I particularly love this statement: "When countries on the gold standard suffered a shock [my italics] they had to let the real economy, rather than their currencies, take the strain." Countries don't just "suffer a shock." Distortions in the economy cause shocks. And according to some economists, central bank responsibility is involved in every recession and depression since the Fed's creation. Like SUVs, economies don't just drive off the road.

We may never find ourselves back on a gold standard as that institution was understood in 1900; however, I believe the world is on a de facto gold standard, by the very nature of this unique metal. Push will come to shove soon, as the Buttonwood post explains:

"[F]oreign creditors have a right to be more suspicious of debtor countries. Even if they do not resort to outright default, they can always achieve partial default through currency depreciation.
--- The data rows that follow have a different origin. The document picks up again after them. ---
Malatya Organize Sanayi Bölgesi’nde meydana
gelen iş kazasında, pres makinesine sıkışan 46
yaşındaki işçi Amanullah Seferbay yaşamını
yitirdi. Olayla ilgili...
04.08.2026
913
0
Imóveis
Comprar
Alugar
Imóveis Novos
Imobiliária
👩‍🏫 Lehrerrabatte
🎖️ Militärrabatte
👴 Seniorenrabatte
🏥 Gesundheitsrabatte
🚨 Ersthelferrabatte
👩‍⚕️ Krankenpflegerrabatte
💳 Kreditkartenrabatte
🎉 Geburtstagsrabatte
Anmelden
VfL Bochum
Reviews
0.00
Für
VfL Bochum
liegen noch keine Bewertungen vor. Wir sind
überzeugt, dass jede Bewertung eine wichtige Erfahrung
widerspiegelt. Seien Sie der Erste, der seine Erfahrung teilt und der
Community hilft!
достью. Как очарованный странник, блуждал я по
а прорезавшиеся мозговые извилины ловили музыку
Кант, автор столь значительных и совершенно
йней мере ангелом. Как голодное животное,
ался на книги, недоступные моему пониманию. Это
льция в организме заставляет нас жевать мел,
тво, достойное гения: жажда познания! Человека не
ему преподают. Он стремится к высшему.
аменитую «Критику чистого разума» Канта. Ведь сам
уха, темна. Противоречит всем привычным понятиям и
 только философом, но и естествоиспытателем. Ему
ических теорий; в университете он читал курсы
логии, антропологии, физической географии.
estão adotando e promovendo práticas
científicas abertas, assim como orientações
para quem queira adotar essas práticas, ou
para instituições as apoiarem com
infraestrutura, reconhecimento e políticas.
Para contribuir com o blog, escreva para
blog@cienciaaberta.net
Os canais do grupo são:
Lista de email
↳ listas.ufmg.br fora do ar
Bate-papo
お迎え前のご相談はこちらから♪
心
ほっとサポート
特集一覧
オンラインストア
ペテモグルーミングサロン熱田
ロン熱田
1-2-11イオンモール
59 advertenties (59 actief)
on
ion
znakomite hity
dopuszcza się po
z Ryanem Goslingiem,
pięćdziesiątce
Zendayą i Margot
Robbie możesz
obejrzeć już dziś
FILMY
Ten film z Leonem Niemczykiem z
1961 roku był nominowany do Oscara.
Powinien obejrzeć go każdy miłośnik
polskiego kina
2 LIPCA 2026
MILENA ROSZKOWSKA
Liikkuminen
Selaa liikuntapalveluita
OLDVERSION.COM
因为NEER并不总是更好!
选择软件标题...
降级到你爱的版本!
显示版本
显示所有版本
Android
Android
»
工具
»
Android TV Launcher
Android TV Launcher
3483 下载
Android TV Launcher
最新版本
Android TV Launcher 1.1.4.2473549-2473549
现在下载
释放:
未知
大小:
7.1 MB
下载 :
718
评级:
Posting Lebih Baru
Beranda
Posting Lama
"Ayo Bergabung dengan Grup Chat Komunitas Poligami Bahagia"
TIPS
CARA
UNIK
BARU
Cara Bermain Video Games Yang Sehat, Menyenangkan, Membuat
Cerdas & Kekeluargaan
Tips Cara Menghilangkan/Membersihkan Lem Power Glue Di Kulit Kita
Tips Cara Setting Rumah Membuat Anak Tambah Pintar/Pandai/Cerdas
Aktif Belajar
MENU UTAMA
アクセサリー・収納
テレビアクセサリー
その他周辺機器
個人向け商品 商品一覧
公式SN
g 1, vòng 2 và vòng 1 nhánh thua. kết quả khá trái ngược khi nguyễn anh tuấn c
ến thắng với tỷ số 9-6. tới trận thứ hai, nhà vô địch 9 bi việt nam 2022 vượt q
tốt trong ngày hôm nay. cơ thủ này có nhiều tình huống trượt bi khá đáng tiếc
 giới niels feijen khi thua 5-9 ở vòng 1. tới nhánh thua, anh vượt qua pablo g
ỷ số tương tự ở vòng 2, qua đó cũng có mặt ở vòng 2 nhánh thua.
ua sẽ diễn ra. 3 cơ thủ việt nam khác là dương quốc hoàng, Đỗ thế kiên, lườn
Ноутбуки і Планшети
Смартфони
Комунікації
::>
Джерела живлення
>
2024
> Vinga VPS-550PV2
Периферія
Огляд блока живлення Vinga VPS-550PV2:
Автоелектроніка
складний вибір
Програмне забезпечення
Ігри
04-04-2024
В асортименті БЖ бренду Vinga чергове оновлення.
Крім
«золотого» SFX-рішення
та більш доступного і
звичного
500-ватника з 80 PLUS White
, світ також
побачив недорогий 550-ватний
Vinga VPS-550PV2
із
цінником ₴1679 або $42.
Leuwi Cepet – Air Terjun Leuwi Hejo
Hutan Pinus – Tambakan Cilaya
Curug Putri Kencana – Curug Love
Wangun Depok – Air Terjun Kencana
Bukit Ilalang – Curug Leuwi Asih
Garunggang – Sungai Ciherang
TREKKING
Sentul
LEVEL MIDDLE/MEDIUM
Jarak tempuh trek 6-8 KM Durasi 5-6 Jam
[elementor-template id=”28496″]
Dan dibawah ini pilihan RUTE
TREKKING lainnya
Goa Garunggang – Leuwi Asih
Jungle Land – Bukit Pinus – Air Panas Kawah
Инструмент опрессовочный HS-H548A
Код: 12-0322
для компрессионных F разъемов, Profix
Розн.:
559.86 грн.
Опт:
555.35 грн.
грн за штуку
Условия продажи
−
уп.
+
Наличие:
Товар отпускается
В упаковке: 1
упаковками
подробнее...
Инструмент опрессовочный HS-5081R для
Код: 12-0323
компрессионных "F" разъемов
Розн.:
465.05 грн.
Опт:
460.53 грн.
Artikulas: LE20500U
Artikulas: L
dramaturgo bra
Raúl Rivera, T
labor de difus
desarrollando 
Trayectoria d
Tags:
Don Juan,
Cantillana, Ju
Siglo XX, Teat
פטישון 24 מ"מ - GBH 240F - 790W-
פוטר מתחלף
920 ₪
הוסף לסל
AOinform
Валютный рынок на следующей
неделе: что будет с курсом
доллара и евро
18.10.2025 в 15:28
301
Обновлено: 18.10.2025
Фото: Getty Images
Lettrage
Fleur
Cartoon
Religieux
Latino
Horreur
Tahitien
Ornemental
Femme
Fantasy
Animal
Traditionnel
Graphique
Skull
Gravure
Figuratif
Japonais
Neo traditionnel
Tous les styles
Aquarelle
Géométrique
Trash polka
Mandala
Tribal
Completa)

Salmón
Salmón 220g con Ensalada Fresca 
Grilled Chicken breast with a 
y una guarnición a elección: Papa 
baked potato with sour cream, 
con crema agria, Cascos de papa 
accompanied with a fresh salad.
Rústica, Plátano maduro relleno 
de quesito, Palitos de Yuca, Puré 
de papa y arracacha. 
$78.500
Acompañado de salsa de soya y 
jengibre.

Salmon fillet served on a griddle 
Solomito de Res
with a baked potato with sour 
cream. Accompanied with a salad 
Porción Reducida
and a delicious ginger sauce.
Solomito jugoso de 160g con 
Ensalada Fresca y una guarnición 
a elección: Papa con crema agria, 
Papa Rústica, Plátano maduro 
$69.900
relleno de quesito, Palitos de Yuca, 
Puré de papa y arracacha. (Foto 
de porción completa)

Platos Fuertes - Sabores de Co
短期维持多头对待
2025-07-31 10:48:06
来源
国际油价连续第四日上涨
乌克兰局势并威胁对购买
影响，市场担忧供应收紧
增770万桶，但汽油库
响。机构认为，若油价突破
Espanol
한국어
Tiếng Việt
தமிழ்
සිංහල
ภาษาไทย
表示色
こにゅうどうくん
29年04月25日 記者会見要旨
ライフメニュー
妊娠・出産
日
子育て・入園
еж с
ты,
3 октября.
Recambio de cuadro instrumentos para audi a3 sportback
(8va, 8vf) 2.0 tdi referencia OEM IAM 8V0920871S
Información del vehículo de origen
"Indeed, the law of volatility can be invoked again. Developed-country governments have attempted to control bond yields through quantitative easing and to support stock markets through ultra-low interest rates. But they cannot support their currencies as well without risking problems in the bond and equity markets. Gold's surge may indicate that investors fear the next stage of the crisis will occur in the foreign-exchange markets."

You can bet your bottom dollar on that one. And with jawboning for China to reevaluate its currency (watch out what you wish for), Australia hiking its interest rates (twice already), and the dollar reaching new lows (how low can it go?), gold will start to look better than ever.